Dibanding mengeluarkan jutaan yen untuk membeli obat untukku, aku lebih senang bila uang itu digunakan untuk biaya berobat ibuku. Aku dan ibuku mengidap penyakit yang sama. Yang membedakan ialah aku masih dalam tahap pengawasan. Entah apa itu maksudnya. Harusnya semua uang itu digunakan untuk mengobati ibuku.

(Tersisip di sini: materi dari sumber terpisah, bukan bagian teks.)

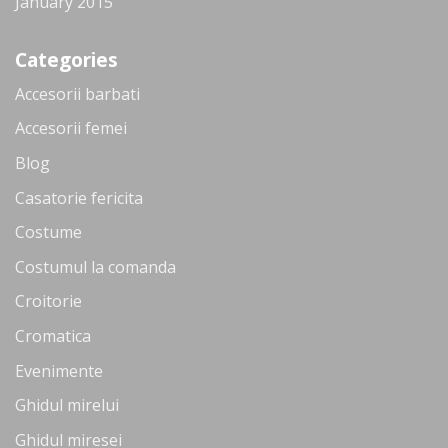
January 2015
Categories
Accesorii barbati
Accesorii femei
Blog
Casatorie fericita
Costume
Costumul la comanda
Croitorie
Cromatica
Evenimente
Ghidul mirelui
Ghidul miresei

Tak ada gunanya bila aku tetap hidup, tapi tidak dengan ibuku. Bila aku yang dibiarkan, dan aku yang akan pergi, setidaknya tak akan menyusahkan orang lain. Tak ada yang akan kehilanganku. Tapi bila ibuku? Bila ibuku yang pergi, kupastikan itu salahku. Aku tak akan memaafkan diriku sendiri. Terlalu banyak yang akan berduka bila ibu tiada. Terlalu banyak kesedihan, terlalu banyak yang akan terluka...
.
.
.
.
.
Sudah sebulan dari kejadian dimana aku kehilangan kesadaranku. Aku menjalani setiap kegiatanku seperti biasanya.
Hari ini terasa begitu suram, meskipun jelas-jelas langit begitu cerah dengan hawa yang tidak begitu panas. Harusnya hari ini sempurna. Tapi tidak bila aku mengingat bahwa hari ini adalah hari jadi aku dengannya.
Entah aku yang terlalu suram hingga mengakibatkan langit yang semula cerah menjadi mendung, atau bagaimana.
Aku menundukkan kepalaku. Berpikir, apakah aku pada akhirnya aku harus menyerah? Apakah aku harus merelakan diriku layu dan gugur ditengah musim dingin ini? Apakah aku harus merelakan musim dinginku? Apakah aku harus setuju bahwa sakura tak akan bisa mekar di musim dingin?
Tapi, apakah aku bisa menyerah...
"Ittaiii, ah gomennasai!" memang benar kata orang, berjalan dengan menunduk merenungkan nasib itu tak baik. Seperti sekarang contohnya, aku resmi jatuh terduduk karena menabrak seseorang.
"Haruno?" Demi Tuhan. Segera kudongakkan kepalaku, mendengar panggilan khas dengan suara khas yang tak akan bisa kulupa dan yang selalu kurindu.
.
.
.
–bila kini musim dingin kini kembali merengkuh diriku dalam hangat peluknya?
.
.
.
.
.
.
.
-!-
You're right,
"Not a single Sakura that's willing to bloom in Winter."
But, me...
"Sakura who willing to die for Winter."
-!-
Soooo, iya aku ngerti ini fict bener-bener suck. Wth juga tau-tau jadi semi-M (atau ini udah M?)'-'
Mohon maklumnya aja yaaaaa, semoga feelnya ngena^^7
Gak tahu udah ini mau ngomong apaan, aku mah apa atuh :') *ok ini gak penting banget.